AIM OF THE TASK
Work out how many lines below contain the word "thiết", then give that number alone.

DATASET CONTENT

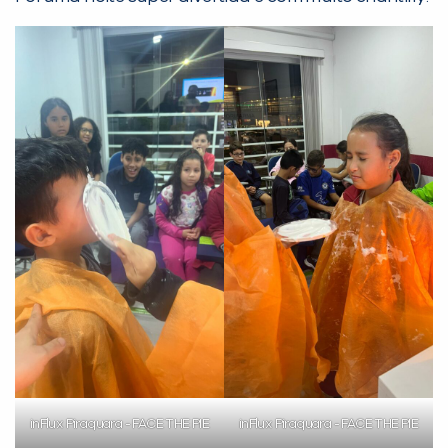
PEÇA UMA DEMONSTRAÇÃO DE MÉTODO
Desculpe!
Não encontramos nenhuma unidade
inFlux nesta cidade ou bairro que
você digitou.
inFlux Piraquara - FACE THE PIE
inFlux Piraquara - FACE THE PIE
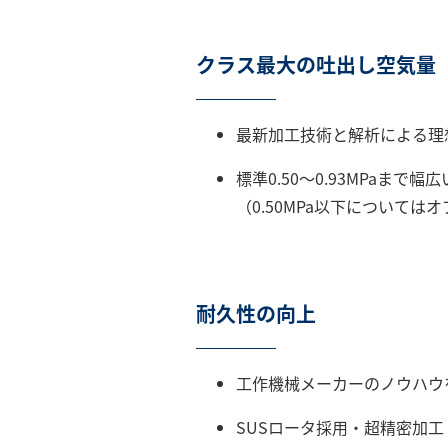
クラス最大の吐出し空気量
最新加工技術と解析による理
標準0.50～0.93MPaまで
（0.50MPa以下については
耐久性の向上
工作機械メーカーのノウハウ
SUSロータ採用・超精密加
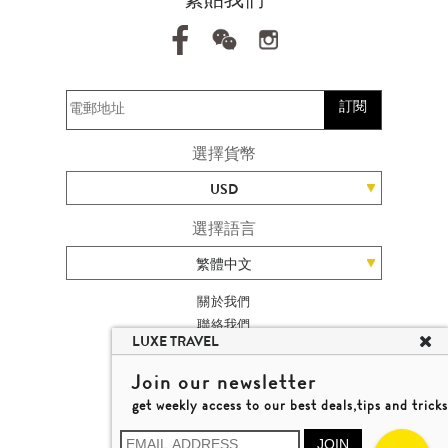
訂閱
選擇貨幣
USD
選擇語言
繁體中文
關於我們
聯絡我們
LUXE TRAVEL
加入我們
旅遊網站地圖
Join our newsletter
楊廸深品味遊
get weekly access to our best deals,tips and tricks
條款及細則
© 2026 品味遊有限公司
JOIN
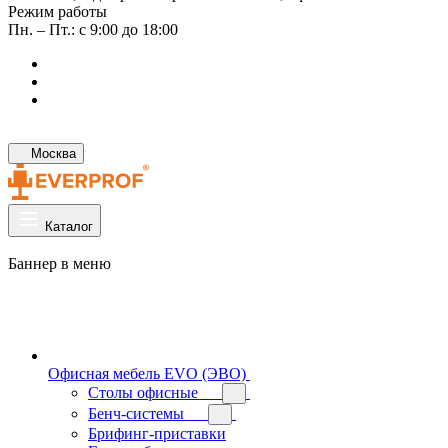
Режим работы
Пн. – Пт.: с 9:00 до 18:00
Москва
Каталог
Баннер в меню
Офисная мебель EVO (ЭВО)
Cтолы офисные
Бенч-системы
Брифинг-приставки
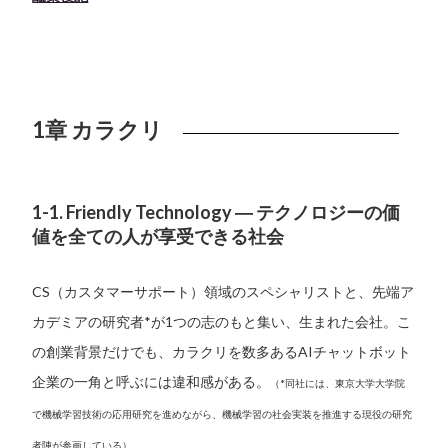
1章 カラクリ
1-1. Friendly Technology ― テクノロジーの価
値を全ての人が享受できる社会
CS（カスタマーサポート）領域のスペシャリストと、先端ア
カデミアの研究者*が1つの志のもと集い、生まれた会社。こ
の創業背景だけでも、カラクリを数多あるAIチャットボット
企業の一角と呼ぶには違和感がある。
（*同社には、東京大学大学院
で機械学習技術の応用研究を進めながら、機械学習の社会実装を推進する現役の研究
者陣が参画している）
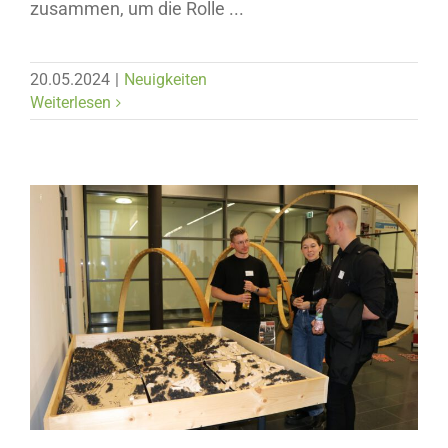
zusammen, um die Rolle ...
20.05.2024
|
Neuigkeiten
Weiterlesen
Neuigkeiten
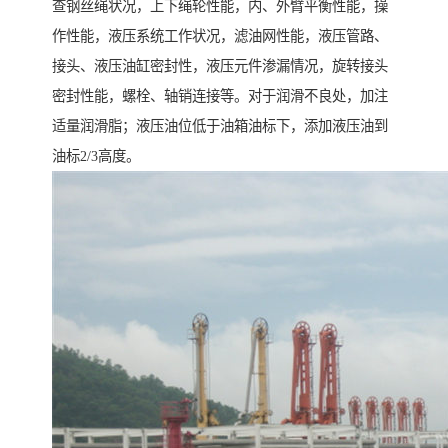
查钢丝绳状况，上下绳轮性能，内、外臂平衡性能，操
作性能，液压系统工作状况，滤油网性能，液压管路、
接头、液压油缸密封性，液压元件渗漏情况，旋转接头
密封性能，螺栓、轴销连接等。对于润滑不良处，加注
适量润滑脂；液压油位低于油箱油标下，添加液压油到
油标2/3高度。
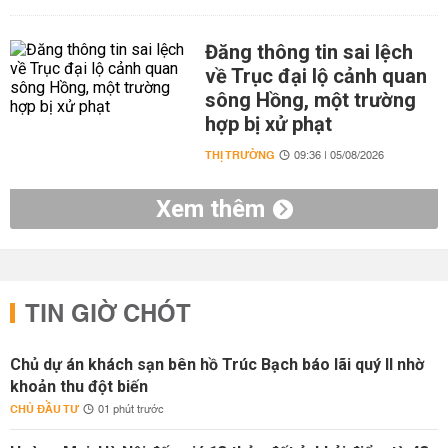
Đăng thông tin sai lệch
về Trục đại lộ cảnh quan
sông Hồng, một trường
hợp bị xử phạt
THỊ TRƯỜNG
09:36 | 05/08/2026
Xem thêm
TIN GIỜ CHÓT
Chủ dự án khách sạn bên hồ Trúc Bạch báo lãi quý II nhờ
khoản thu đột biến
CHỦ ĐẦU TƯ
01 phút trước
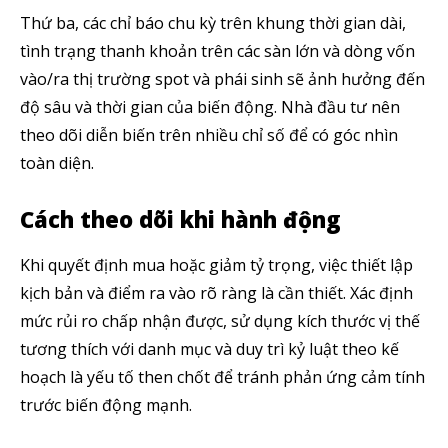
Thứ ba, các chỉ báo chu kỳ trên khung thời gian dài,
tình trạng thanh khoản trên các sàn lớn và dòng vốn
vào/ra thị trường spot và phái sinh sẽ ảnh hưởng đến
độ sâu và thời gian của biến động. Nhà đầu tư nên
theo dõi diễn biến trên nhiều chỉ số để có góc nhìn
toàn diện.
Cách theo dõi khi hành động
Khi quyết định mua hoặc giảm tỷ trọng, việc thiết lập
kịch bản và điểm ra vào rõ ràng là cần thiết. Xác định
mức rủi ro chấp nhận được, sử dụng kích thước vị thế
tương thích với danh mục và duy trì kỷ luật theo kế
hoạch là yếu tố then chốt để tránh phản ứng cảm tính
trước biến động mạnh.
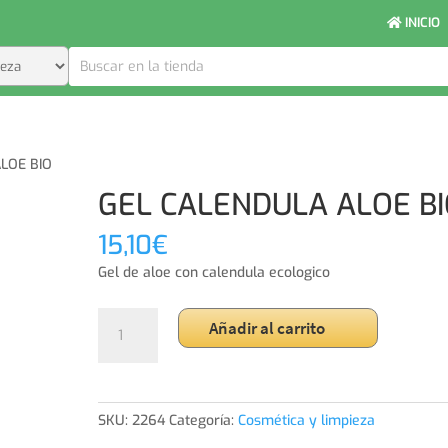
INICIO
LOE BIO
GEL CALENDULA ALOE B
15,10
€
Gel de aloe con calendula ecologico
GEL
Añadir al carrito
CALENDULA
ALOE
BIO
cantidad
SKU:
2264
Categoría:
Cosmética y limpieza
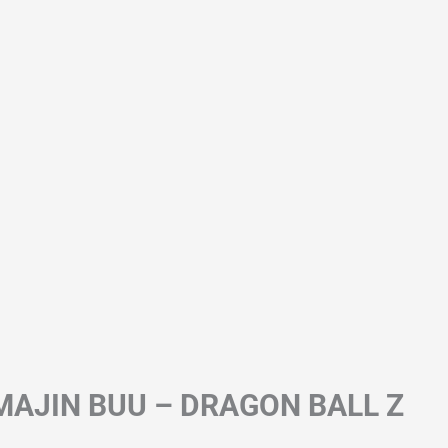
MAJIN BUU – DRAGON BALL Z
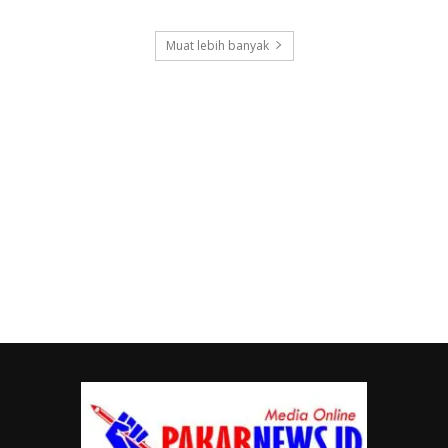
Muat lebih banyak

YOUR SOLUTION
2